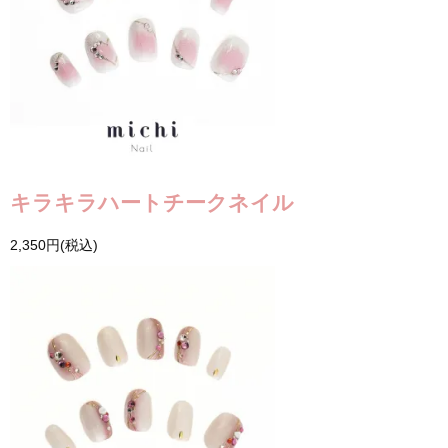
キラキラハートチークネイル
2,350円(税込)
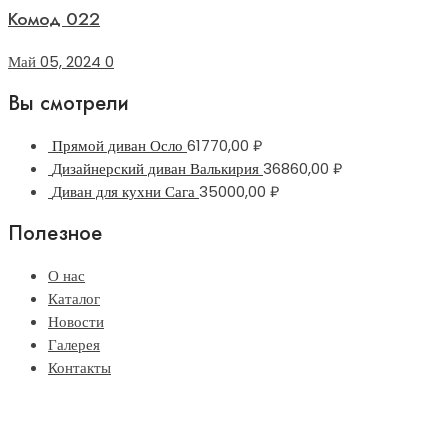
Комод 022
Май 05, 2024
0
Вы смотрели
Прямой диван Осло
61770,00
₽
Дизайнерский диван Валькирия
36860,00
₽
Диван для кухни Сага
35000,00
₽
Полезное
О нас
Каталог
Новости
Галерея
Контакты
+---+
Work required: All of the records should be set down exactly, minus the pictures they hold.

Exercise output:
キラキラハートチークネイル
2,350円(税込)
Комод 022
Май 05, 2024
0
Вы смотрели
Прямой диван Осло
61770,00
₽
Дизайнерский диван Валькирия
36860,00
₽
Диван для кухни Сага
35000,00
₽
Полезное
О нас
Каталог
Новости
Галерея
Контакты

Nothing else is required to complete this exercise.